Consider those functions $f$ that satisfy $f(x+4)+f(x-4) = f(x)$ for all real $x$. Any such function is periodic, and there is a least common positive period $p$ for all of them. Find $p$. $\textbf{(A)}\ 8\qquad\textbf{(B)}\ 12\qquad\textbf{(C)}\ 16\qquad\textbf{(D)}\ 24\qquad\textbf{(E)}\ 32$

## Solution

Recall that $p$ is the fundamental period of function $f$ iff $p$ is the smallest positive $p$ such that $f(x) = f(x + p)$ for all $x$.

In this case, we know that $f(x+ 4) + f(x - 4) = f(x)$. Plugging in $x+4$ in for $x$ to get the next equation in the recursion, we also get $f(x + 8) + f(x) = f(x + 4)$. Adding those two equations gives $f(x + 8) + f(x - 4) = 0$ after cancelling out common terms.

Again plugging in $x + 4$ in for $x$ in that last equation (in order to get $f(x)$), we find that $f(x) = -f(x + 12)$. Now, plugging in $x+12$ for $x$, we get $f(x + 12) = -f(x + 24)$. This proves that $f(x) = f(x + 24)$, so there is a period of $24$, which gives answer $\boxed{D}$. We now eliminate answers $A$ through $C$.

Let $f(x) = x$ for $x \in \{1, 2, 3, 4, 5, 6, 7, 8\}$. Plugging in $x=5$ into the initial equation gives $f(9) + f(1) = f(5)$, which implies that $f(9) = 4$. Since $f(1) \neq f(1 + 8)$, the function does not have period $8$.

Continuing, $f(10) = f(6) - f(2) = 4$, $f(11) = f(7) - f(3) = 4$, and $f(12) = f(8) - f(4) = 4$. Once we hit $f(13)$, we have $f(13) = f(9) - f(5) = 4 - 5 = -1$. Since $f(1) \neq f(1 + 12)$, the function does not have period $12$.
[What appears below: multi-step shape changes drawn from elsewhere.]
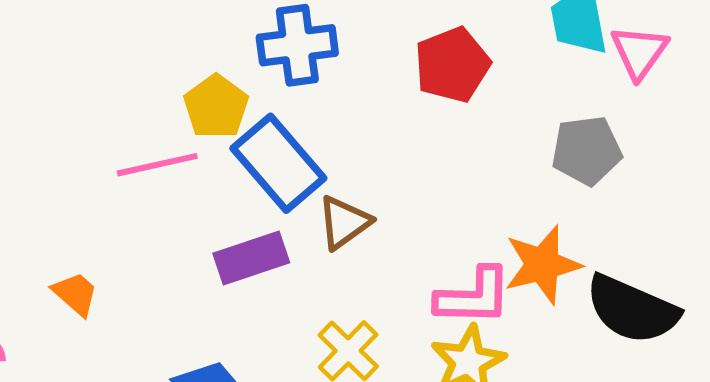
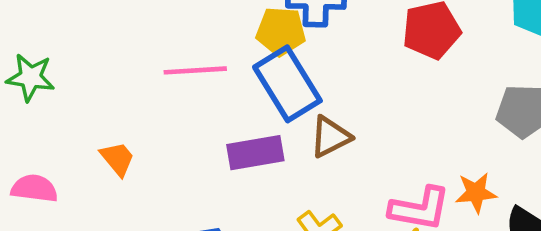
yellow pentagon: (216, 107) -> (281, 31), moved, turned 30
orange star: (542, 265) -> (476, 193), size x0.7

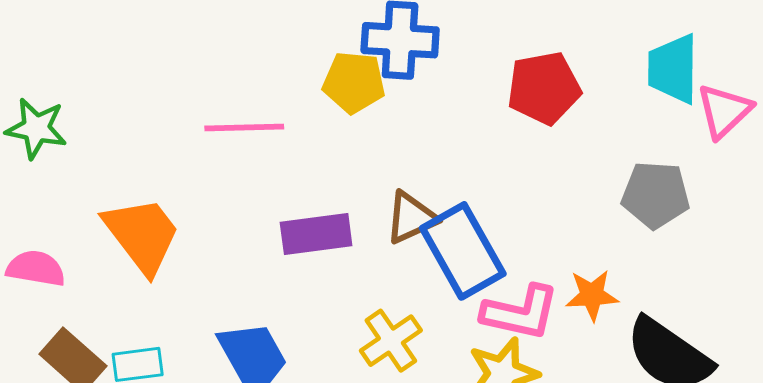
blue rectangle: (287, 84) -> (463, 251), moved
orange trapezoid: (118, 159) -> (142, 235), size x1.8

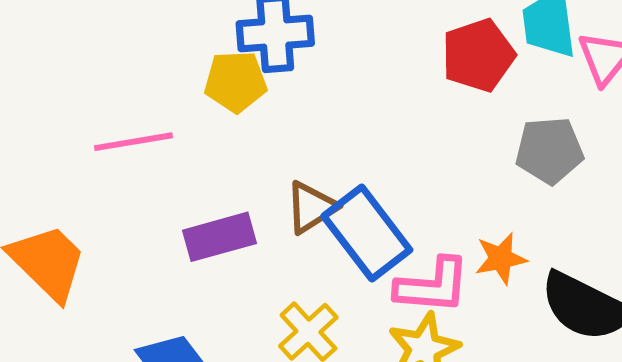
red pentagon: (544, 88) -> (478, 55), moved

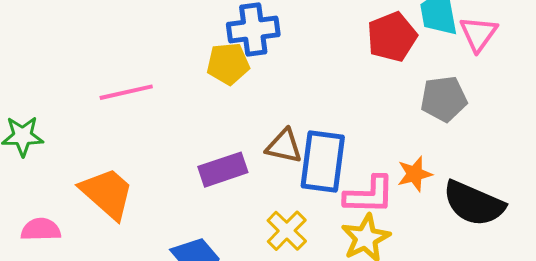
pink line: (134, 142) -> (126, 92), moved
brown triangle: (311, 207) -> (284, 146), turned 48
blue rectangle: (367, 233) -> (323, 162), turned 48

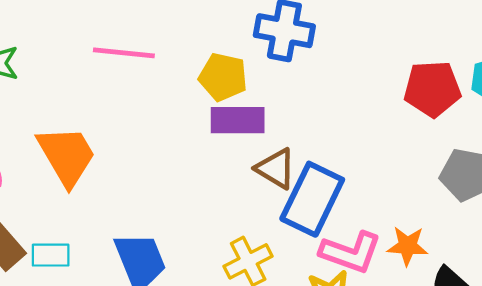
yellow pentagon: (228, 64) -> (223, 77), moved
purple rectangle: (223, 170) -> (238, 120), moved

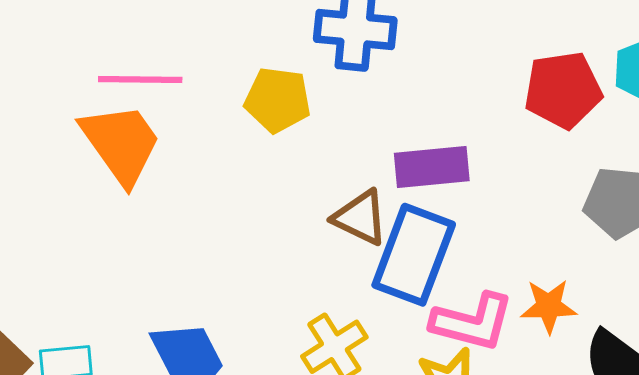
purple rectangle: (238, 120) -> (432, 167), moved
orange trapezoid: (67, 156) -> (121, 144), moved

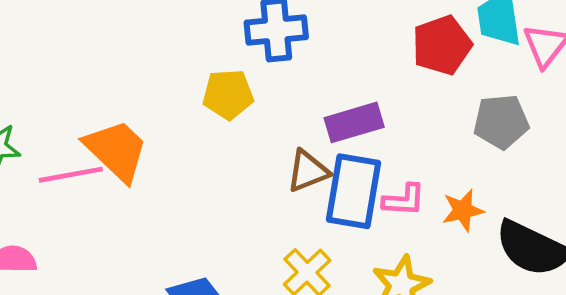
pink line: (140, 79) -> (71, 175), moved
brown triangle: (360, 218) -> (308, 171), turned -36
pink L-shape: (472, 322) -> (404, 200), moved, size x0.7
Finally, $f(14) = f(10) - f(6) = 4 - 6 = -2$, $f(15) = f(11) - f(7) = 4 - 7 = -3$, $f(16) = f(12) - f(8) = 4 - 8 = -4$, and $f(17) = f(13) - f(9) = -1 - 4 = -5$. Since $f(1) \neq f(1 + 16)$, the function does not have period $16$.

To confirm that our original period works, we may see that $f(18) = -6$, $f(19) = -7$, $f(20) = -8$, $f(21) = -4$, $f(22) = -4$, $f(23) = -4$, and $f(24) = -4$. Finally, $f(25) = 1$, which is indeed the same as $f(1)$.